Location
- Moora, Wheatbelt region, Western Australia Australia 30°38′27″S 116°00′53″E﻿ / ﻿30.640882°S 116.014681°E

Information
- Type: Public co-educational high day school
- Motto: Encouraging the Best in Everyone
- Established: 1971; 55 years ago
- Educational authority: WA Department of Education
- Principal: Lea Fairfoul-Hutcheon
- Years: 7–12
- Enrolment: 194 (2012)
- Campus type: Regional
- Colours: Navy and white
- Website: www.centralmidlandsshs.wa.edu.au

= Central Midlands Senior High School =

Public school in Western Australia

Central Midlands Senior High School is a comprehensive public co-educational high day school, located on Ranfurly Street in Moora, a regional centre in the Wheatbelt region, 172 km north of Perth, Western Australia.

== Overview ==
The school was established in 1971 and by 2011 had an enrolment of 194 students between Year 8 and Year 12, approximately 20% of whom were Aboriginal.

The school is part of an education precinct along with St James Residential College that provides 60 places for students to board while attending high school.

In 2005 it was announced the school was to have a new library and telecentre added to the campus.

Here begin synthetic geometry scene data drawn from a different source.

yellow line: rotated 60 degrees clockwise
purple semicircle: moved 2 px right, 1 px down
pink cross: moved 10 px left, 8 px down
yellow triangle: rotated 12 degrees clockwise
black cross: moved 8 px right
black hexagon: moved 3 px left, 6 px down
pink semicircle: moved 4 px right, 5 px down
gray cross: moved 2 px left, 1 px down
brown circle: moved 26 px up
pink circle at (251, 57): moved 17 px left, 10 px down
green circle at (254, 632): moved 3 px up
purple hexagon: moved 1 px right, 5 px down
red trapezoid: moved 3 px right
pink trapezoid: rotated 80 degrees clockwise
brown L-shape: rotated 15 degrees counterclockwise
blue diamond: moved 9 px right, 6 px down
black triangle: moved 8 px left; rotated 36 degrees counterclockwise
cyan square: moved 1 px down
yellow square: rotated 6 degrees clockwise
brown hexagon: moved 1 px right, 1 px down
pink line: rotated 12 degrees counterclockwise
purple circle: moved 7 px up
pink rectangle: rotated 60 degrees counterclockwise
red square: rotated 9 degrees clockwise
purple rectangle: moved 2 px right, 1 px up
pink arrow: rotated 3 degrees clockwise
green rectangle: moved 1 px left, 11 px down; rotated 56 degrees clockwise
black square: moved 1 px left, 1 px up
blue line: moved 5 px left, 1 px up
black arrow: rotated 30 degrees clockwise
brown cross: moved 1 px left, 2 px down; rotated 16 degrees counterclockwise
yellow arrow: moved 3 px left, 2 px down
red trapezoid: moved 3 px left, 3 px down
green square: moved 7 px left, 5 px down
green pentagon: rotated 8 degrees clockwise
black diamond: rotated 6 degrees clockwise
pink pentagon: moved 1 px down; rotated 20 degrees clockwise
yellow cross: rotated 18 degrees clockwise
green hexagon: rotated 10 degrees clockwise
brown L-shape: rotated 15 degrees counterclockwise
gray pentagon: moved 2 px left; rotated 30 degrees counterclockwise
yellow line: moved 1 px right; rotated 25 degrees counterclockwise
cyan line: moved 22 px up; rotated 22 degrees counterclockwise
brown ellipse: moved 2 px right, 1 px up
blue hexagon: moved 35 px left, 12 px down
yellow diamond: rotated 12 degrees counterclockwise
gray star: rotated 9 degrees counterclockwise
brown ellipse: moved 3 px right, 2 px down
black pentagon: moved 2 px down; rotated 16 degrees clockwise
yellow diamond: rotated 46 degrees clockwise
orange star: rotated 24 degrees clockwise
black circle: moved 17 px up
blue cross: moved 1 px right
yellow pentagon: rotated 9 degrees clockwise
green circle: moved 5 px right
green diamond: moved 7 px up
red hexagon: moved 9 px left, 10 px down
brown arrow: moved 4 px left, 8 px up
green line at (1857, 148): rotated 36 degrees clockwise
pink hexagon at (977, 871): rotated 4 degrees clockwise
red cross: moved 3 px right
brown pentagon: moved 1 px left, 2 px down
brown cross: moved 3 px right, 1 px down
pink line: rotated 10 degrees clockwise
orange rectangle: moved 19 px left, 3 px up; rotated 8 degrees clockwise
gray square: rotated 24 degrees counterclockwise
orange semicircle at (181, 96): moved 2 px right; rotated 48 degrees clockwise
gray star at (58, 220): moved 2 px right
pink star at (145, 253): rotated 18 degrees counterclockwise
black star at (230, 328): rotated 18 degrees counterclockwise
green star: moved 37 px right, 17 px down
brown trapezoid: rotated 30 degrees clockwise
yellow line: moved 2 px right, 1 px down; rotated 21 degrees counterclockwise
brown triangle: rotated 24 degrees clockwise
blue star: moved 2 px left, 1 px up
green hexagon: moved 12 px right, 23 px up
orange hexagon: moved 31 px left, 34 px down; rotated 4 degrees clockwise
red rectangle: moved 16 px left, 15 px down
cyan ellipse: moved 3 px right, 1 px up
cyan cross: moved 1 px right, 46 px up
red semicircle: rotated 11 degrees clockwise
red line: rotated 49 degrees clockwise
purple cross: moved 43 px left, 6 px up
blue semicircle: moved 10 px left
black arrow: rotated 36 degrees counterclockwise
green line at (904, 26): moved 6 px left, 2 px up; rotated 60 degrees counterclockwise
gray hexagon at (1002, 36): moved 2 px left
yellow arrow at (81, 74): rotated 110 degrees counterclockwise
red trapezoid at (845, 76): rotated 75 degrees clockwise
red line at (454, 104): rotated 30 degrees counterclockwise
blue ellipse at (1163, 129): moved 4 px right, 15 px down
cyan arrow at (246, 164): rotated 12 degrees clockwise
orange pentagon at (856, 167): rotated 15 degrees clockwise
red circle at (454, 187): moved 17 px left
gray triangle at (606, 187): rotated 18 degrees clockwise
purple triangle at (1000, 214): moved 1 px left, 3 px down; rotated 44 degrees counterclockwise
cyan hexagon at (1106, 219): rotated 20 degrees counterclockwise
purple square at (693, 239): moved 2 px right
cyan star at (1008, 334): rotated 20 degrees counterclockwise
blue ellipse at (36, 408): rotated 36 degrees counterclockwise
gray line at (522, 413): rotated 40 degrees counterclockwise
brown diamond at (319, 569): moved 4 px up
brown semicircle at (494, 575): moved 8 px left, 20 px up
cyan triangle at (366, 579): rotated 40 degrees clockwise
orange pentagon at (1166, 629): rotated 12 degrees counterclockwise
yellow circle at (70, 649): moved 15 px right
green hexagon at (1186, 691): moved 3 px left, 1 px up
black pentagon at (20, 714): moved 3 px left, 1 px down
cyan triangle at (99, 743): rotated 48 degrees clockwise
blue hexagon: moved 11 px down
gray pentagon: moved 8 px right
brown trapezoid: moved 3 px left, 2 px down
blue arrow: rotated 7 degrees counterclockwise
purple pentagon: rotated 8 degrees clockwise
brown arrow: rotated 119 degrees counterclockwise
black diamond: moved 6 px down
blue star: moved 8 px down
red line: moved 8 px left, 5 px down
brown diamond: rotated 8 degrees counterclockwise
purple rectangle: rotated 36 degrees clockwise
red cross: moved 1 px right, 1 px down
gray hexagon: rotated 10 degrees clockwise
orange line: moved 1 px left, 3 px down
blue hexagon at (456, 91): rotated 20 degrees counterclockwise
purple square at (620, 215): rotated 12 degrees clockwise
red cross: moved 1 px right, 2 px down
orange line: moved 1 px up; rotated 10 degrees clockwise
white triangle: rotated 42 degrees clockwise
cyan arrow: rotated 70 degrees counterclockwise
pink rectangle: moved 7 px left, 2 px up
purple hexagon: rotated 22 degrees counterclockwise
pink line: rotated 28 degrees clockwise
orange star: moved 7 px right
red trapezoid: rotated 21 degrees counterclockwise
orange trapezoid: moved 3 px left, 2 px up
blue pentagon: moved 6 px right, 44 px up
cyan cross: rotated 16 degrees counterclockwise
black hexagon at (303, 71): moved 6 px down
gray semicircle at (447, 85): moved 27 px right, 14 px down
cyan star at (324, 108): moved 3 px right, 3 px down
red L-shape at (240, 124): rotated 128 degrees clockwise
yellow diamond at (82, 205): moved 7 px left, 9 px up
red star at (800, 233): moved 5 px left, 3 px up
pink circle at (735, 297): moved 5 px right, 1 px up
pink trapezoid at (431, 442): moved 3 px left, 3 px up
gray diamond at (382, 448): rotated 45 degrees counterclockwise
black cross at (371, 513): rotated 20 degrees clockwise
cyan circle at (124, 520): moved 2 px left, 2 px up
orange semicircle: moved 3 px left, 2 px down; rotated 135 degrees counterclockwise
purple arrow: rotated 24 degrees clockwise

Construction on the $1.4 million shared school-community facility was to commence in 2006 and be completed in 2007.

The principal at the school was Audrey Smith up until 2010 when Lea Fairfoul-Hutcheon took over the position.

Enrolments at the school have been reasonably steady with 188 students in 2007, 203 in 2008, 208 in 2009, 174 in 2010, 172 in 2011 and 194 in 2012.

The school was broken into over the first term holidays in 2012, the intruders gaining access through the gymnasium and then ransacked the teacher's offices.